Sunday, May 24, 2009

I am becoming...

I am becoming....

I am not sure what it is, but I can feel my soul stretching and frankly...it's a painful process.

It is full of denying m self so I can find myself. One of the many quagmires of the gospel.

I don't think I have really been a person who has a difficult time setting boundaries and saying no, but I am smack dab in the middle of a NO season. I KNOW that I am supposed to say NO more than Yes. For how long? I don't know....see....it's sticky, but not really.

I've had moments in the last month where I have been busy rushing trying to get stuff done and the stuff is clashing with the family. It is difficult because sometimes the stuff is important...I made a commitment and I have a deadline kind of important.

I already feel the normal pressure most moms feel juggling babies, small kiddos, a house, a business, friends, a life, etc. but I really feel it as my kids are wanting to be held and dinner is on and the contract has to be typed and the ad has to be place and, and, and.....

so the no's are good.

They are making me slow down and as I look around and take stock of my house, my life, my zone... I see that it has been somewhat neglected. (along with my heart) because of I have been too busy juggling the yes's of my life to actually really listen to the thing that matter when it comes to agreements....agreements of the spirit and the heart.


So the no's are good....because I am wrapping up or finishing many yes's and then trying to learn to just shut it.....my mouth I mean.

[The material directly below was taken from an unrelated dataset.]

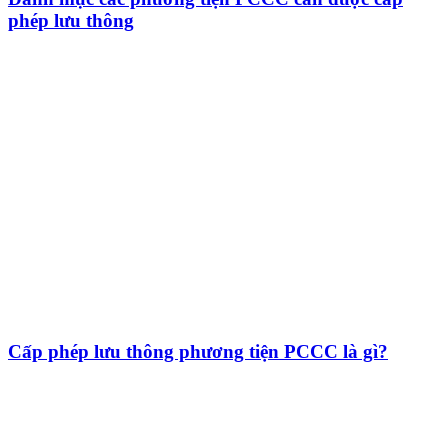
phép lưu thông
Cấp phép lưu thông phương tiện PCCC là gì?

I'll see how the test goes......because I think it is a test and there is a greater good inside my heart.....I am learning to listen a little bit deeper and look a little bit harder at my motivations. Why I say do what I do.

1 comment:

  1. As you say 'no's, may His YES ring through mightily and may you know that this time is going to be instrumental in very significant ways, not only in your life, but in others' as well. Peace, sister, as you seek to hear His Yes-es.